Some other relationships come from commonality. Two people share interests. They could be art; science; math; poetry; clouds; fucking, whatever. The point is that they have several things in common that spurs their attraction. Usually it starts out slowly. The couple may not be attracted to each other at first, sometimes they don’t even notice the other until weeks, months or years after they’ve met. One of them may not even notice the other has taken a liking to them until even later.

What is interesting to me though is that those kinds of relationships seem to be more grounded, more powerful. While it may not be the exotic one that the opposite couple shares, it has its own type of fascination. Two people that share common ideals, interests and tastes; that gel together and engage the other in a way more telling than the opposites do, seem to stand more of a chance.

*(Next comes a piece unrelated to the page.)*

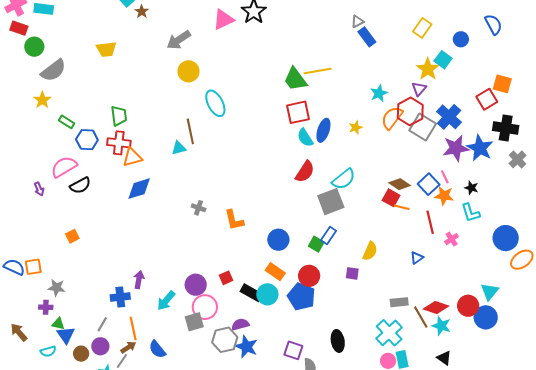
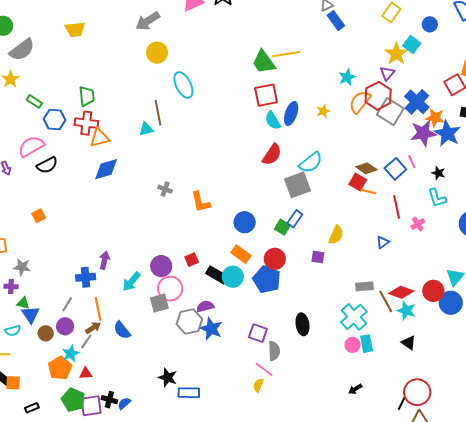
orange star: (444, 196) -> (435, 118), moved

I think, and I could be totally wrong as well as making an ass out of myself, that it is because the opposites couple is engaged by the other’s unfamiliarity and revels in the new life they are experiencing, they do not know the actual person they are with. They simply know that they are interested but must discover if they truly like the person beyond that surface level. Why the couple that is alike may work better is because they already have grown to know the person by the time they start to take a liking to them. They have already uncovered, provided the other is not hiding their true self, what kind of person they are being attracted to. This lack of shock, this lack of surprise as to what they are, may be the reason for their success. The thrill the opposites couple experiences will end at some point and they must then decide whether or not they care for this person enough to maintain a relationship.


If you think about it, it’s natural for opposites to not function together. Black cannot be white, and white cannot be black without both dissolving the other. Peace cannot itself be war just as much as war cannot exist in peace. Apples seeds are not crossbred with oranges for reasons too scientific for me to comprehend. The exceptions in the binary, mutually exclusive club are love and hate. They exist in relationships. Frequently too often for one, or both of the parties to always exude a level of frustration that causes constant friction. As present in a relationship as they may be, they only work make the relationship an unstable and frustrating one.